Dir. Katabuchi is now forming a plot for his next work and has revealed that he’s conducting research about Kyoto in the Heian period (about 1200~800 years ago), where new film is set.
“My next film doesn’t take place in Hiroshima but Kyoto. So, I have no anecdotes related to this place today, I’m sorry. But still I believe people in this city gave me the motivation to start another filmmaking, as well as the previous two films of mine.”
As he promised that he would host events in HIFF to report the progress of his new production until it is finished, a big applause broke out from the audience.
Dir. Katabuchi is known for the style that he develops his story and image by making thorough research many times. “Mai Mai Miracle” (2009) is a good example he made use of his investigation. This animated movie was set on Hofu in Yamaguchi Prefecture, where Sei Shonagon, who authored “The Pillow Book” about 1000 years ago, spent her childhood.
Dir Katabuchi looked over source materials about the city in Yamaguchi Prefecture, and had her appear in the film as a girl who lived 1000 years ago. “It’s my ingrained habit to investigate something in my mind thoroughly. I’d have liked to see what the girl’s life was like through records so that I can reorganize it as another story.” He looks at the town on which his film is set, through various materials and have close consideration about what the area was like in the past and how people lived there.
“I often find some surprising matters as I see things from multiple aspects. Even if I could find only one fact out of records, it would enable me to expand my imagination on it.
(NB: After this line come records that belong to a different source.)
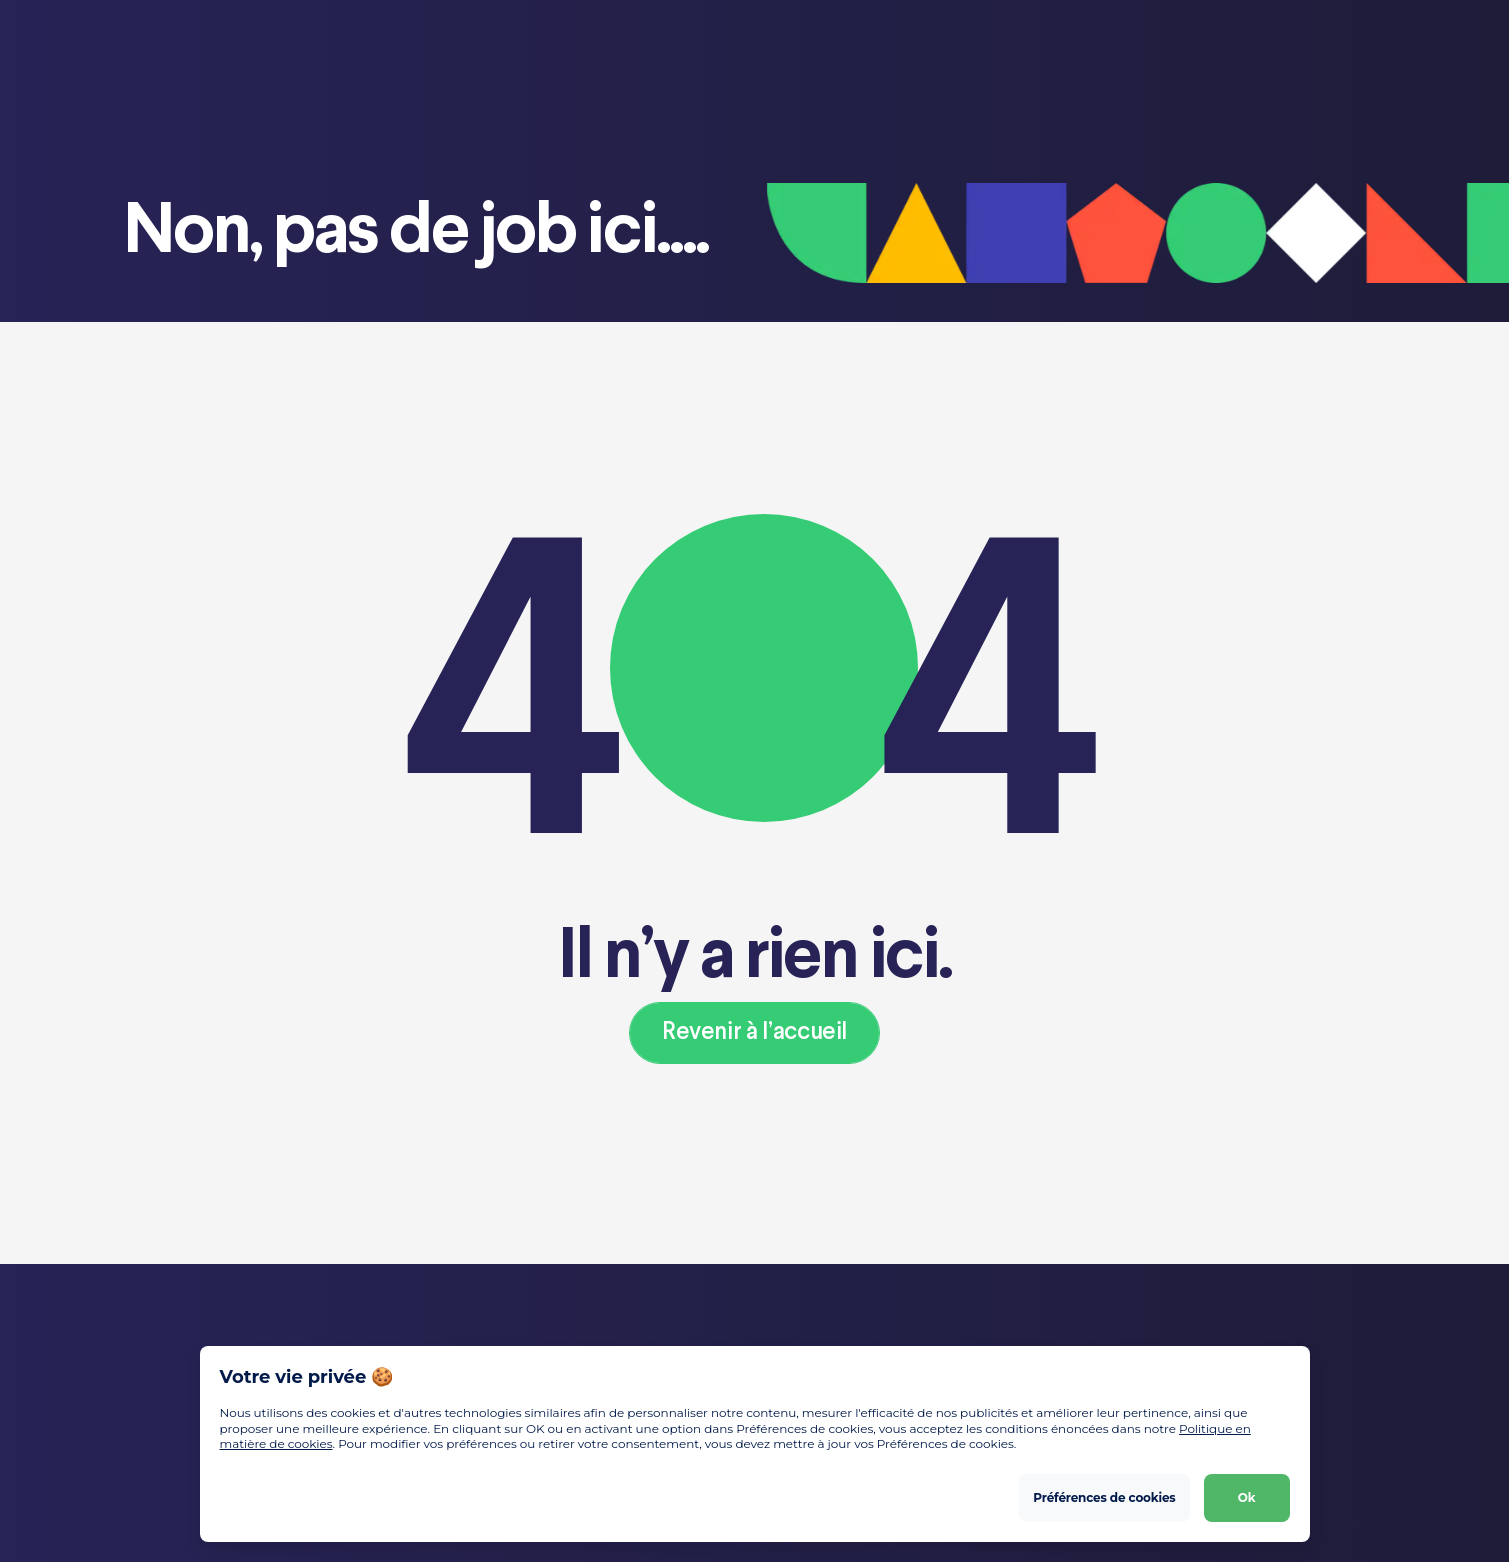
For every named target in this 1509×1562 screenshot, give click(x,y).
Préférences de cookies (1104, 1497)
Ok (1247, 1497)
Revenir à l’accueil (754, 1032)
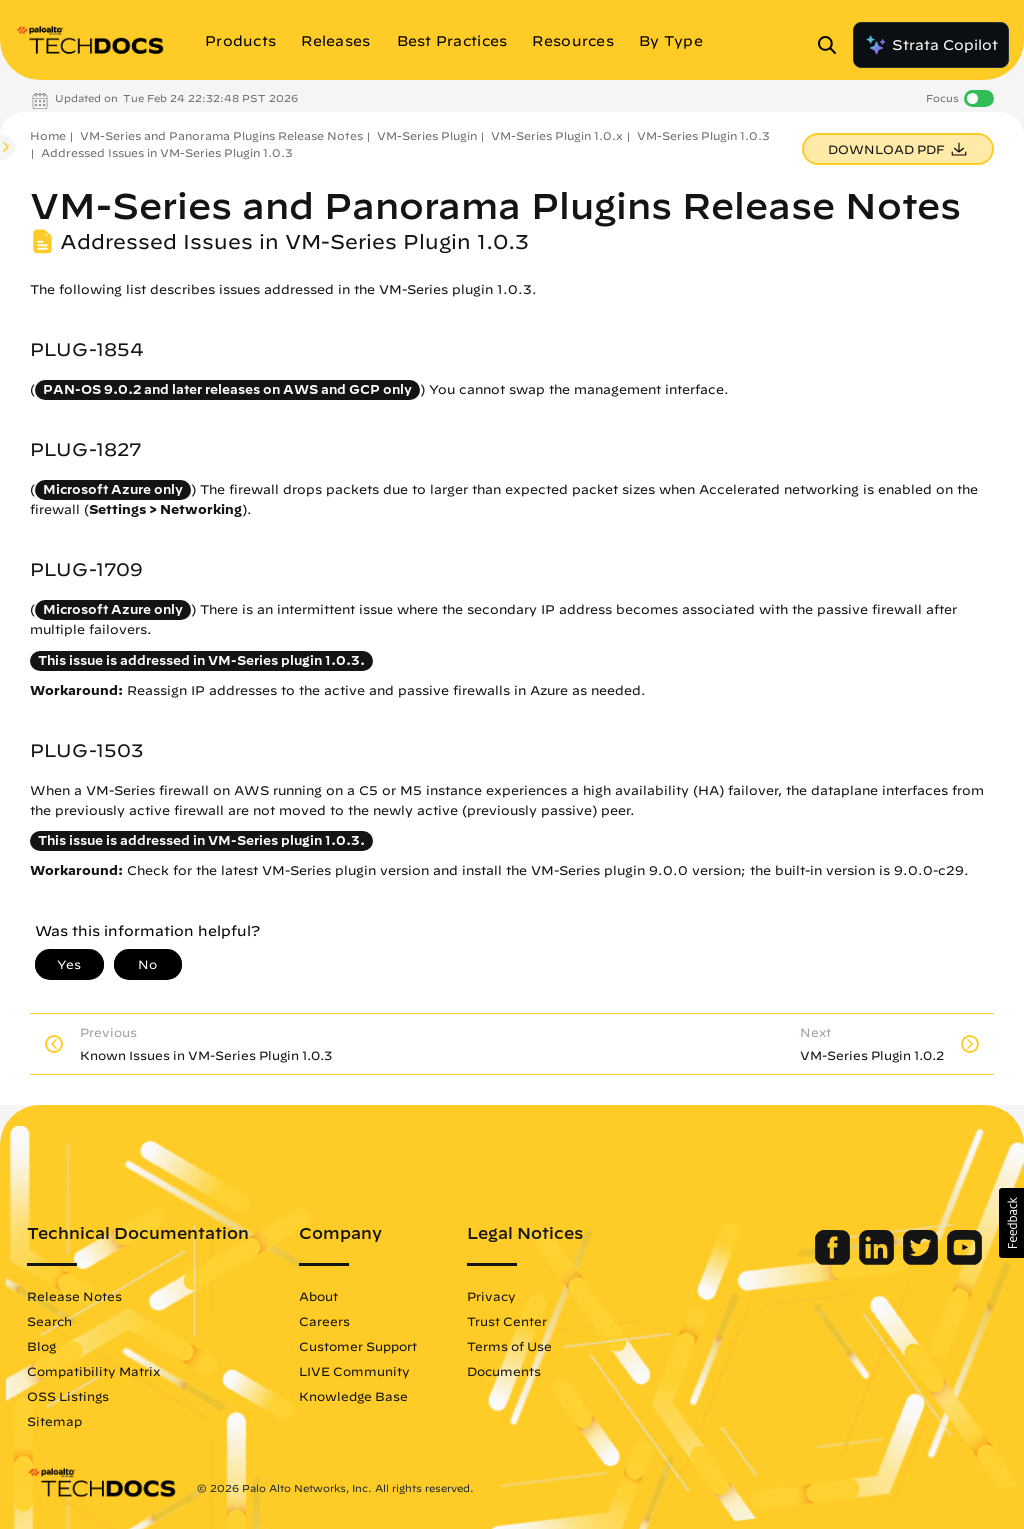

What I do is so to speak ‘scenario-scouting’.”While most Japanese likely to imagine Sei Shonagon as a well-talented lady in gorgeous garments, Dir. Katabuchi tries to pursue what she really was.
“In her essay, for example, she recalled her childhood and wrote herself as a shy girl, who had often hidden in the shadow. She also described what the young herself had seen so vividly that I feel like I can visualize her life.
‘The Pillow Book’ has many other narratives which give you fresh impression which is different from what history textbooks teach. I hope more Japanese read it and find the Heian period to be an interesting subject.” Dir Katabuchi explained.
Historical sources often imply to him some other interesting person existed around her. He’s now elaborating how he can put their emotional movement into one film.
He concluded the workshop by talking about his enthusiasm; he would like to make his next film satisfying audience overseas regardless of their nationalities or cultures. “It isn’t clear when it’s on screen though, I’d like to convey the characters’ real ways of lives, beyond exoticism of Japan, to the world.”